# Exercise requirements:
Pictures are not repeated. Every line from the beginning of the entries through the one with "Vehicle Strikes Bridge Near" is restated exactly.

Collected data
▬▬▬▬▬▬▬▬▬▬
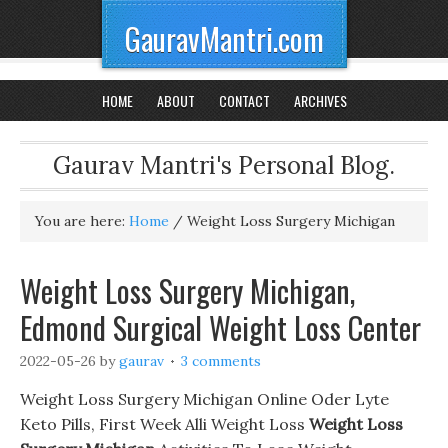
GauravMantri.com
HOME
ABOUT
CONTACT
ARCHIVES
Gaurav Mantri's Personal Blog.
You are here:
Home
/
Weight Loss Surgery Michigan
Weight Loss Surgery Michigan,
Edmond Surgical Weight Loss Center
2022-05-26
by
gaurav
3 comments
Weight Loss Surgery Michigan Online Oder Lyte
Keto Pills, First Week Alli Weight Loss
Weight Loss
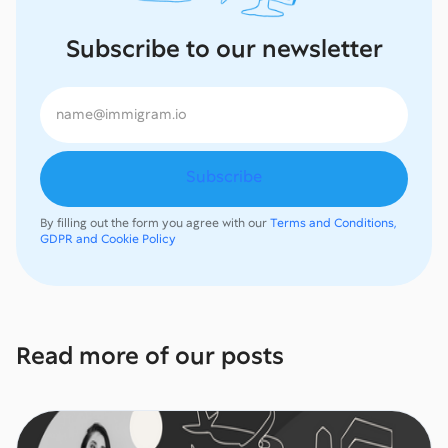
Subscribe to our newsletter
By filling out the form you agree with our
Terms and Conditions,
GDPR and Cookie Policy
Read more of our posts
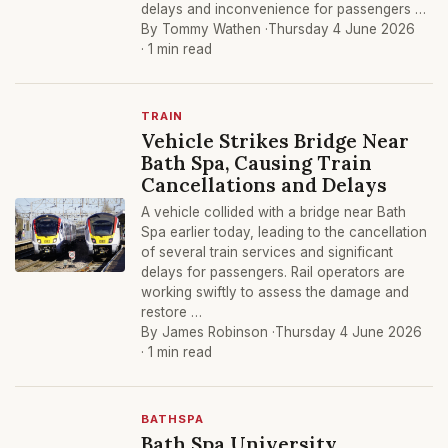
delays and inconvenience for passengers …
By Tommy Wathen ·
Thursday 4 June 2026
· 1 min read
TRAIN
Vehicle Strikes Bridge Near
Bath Spa, Causing Train
Cancellations and Delays
A vehicle collided with a bridge near Bath
Spa earlier today, leading to the cancellation
of several train services and significant
delays for passengers. Rail operators are
working swiftly to assess the damage and
restore …
By James Robinson ·
Thursday 4 June 2026
· 1 min read
BATHSPA
Bath Spa University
▬▬▬▬▬▬▬▬▬▬
# Result of the exercise:
GauravMantri.com
HOME
ABOUT
CONTACT
ARCHIVES
Gaurav Mantri's Personal Blog.
You are here:
Home
/
Weight Loss Surgery Michigan
Weight Loss Surgery Michigan,
Edmond Surgical Weight Loss Center
2022-05-26
by
gaurav
3 comments
Weight Loss Surgery Michigan Online Oder Lyte
Keto Pills, First Week Alli Weight Loss
Weight Loss
Subscribe to our newsletter
By filling out the form you agree with our
Terms and Conditions,
GDPR and Cookie Policy
Read more of our posts
delays and inconvenience for passengers …
By Tommy Wathen ·
Thursday 4 June 2026
· 1 min read
TRAIN
Vehicle Strikes Bridge Near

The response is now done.